By next spring I will get over my failures in “the back forty” and plant again. In fact soon I will replace the summer crop with a winter one – collards and cabbage. Gardening is something one must do not merely for the end result – the harvest – but the journey or the process. There are other comparisons in life: we parent knowing there is really never a time we are finished (even though we may feel like giving up); one goes to work each day hopefully not just because retirement will come, but the satisfaction of doing a job that contributes to society if not creative; and following Jesus is not simply about getting to heaven, but believing the path here on earth will be fulfilling too.

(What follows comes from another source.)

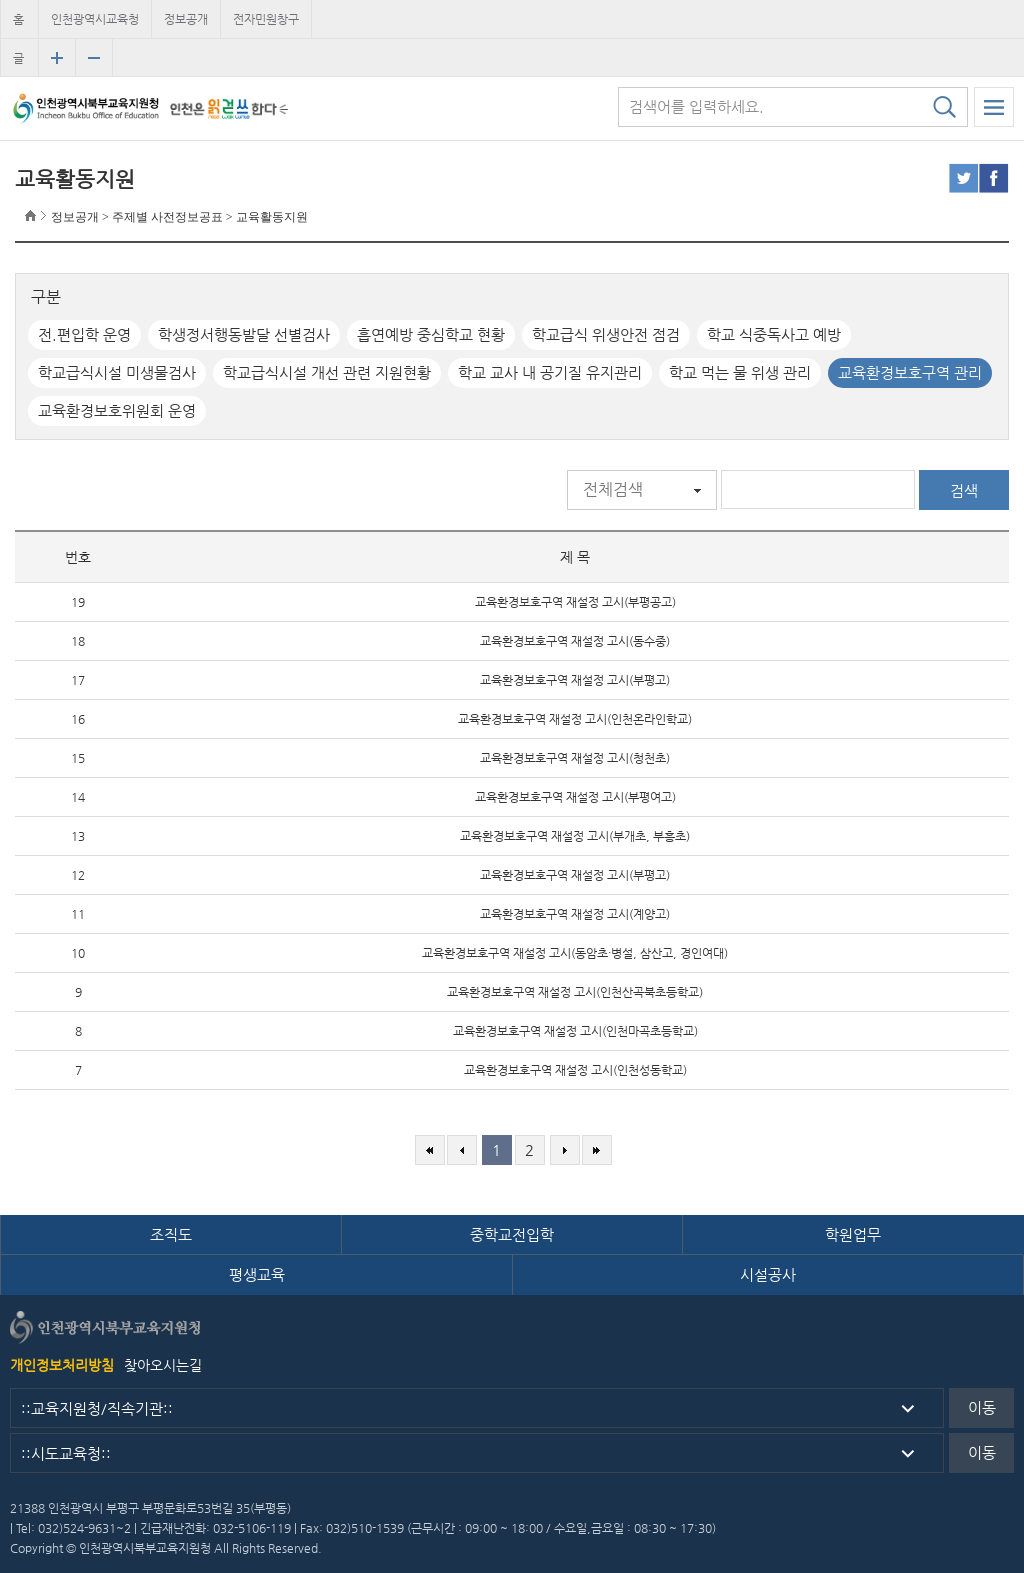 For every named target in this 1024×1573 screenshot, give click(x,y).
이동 (982, 1407)
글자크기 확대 (57, 58)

Why do you follow the Carpenter? Is it for the end results of eternal rewards or for the assurance of immediate gratifications like protection, peace, and a better parking place? There are many reasons – explicit and implicit – that Christians give for following Jesus. Perhaps there is none better than simply trusting that the journey is its own reward. In all of our bumps, bruises, disappointments, surprises and joys along the way, God is faithful. And God is able to provide you with every blessing in abundance, so that by always having enough of everything, you may share abundantly in every good work. (2 Corinthians 9:8)
Sometimes in life you go looking for tomatoes and in up finding cantaloupe, and life is good.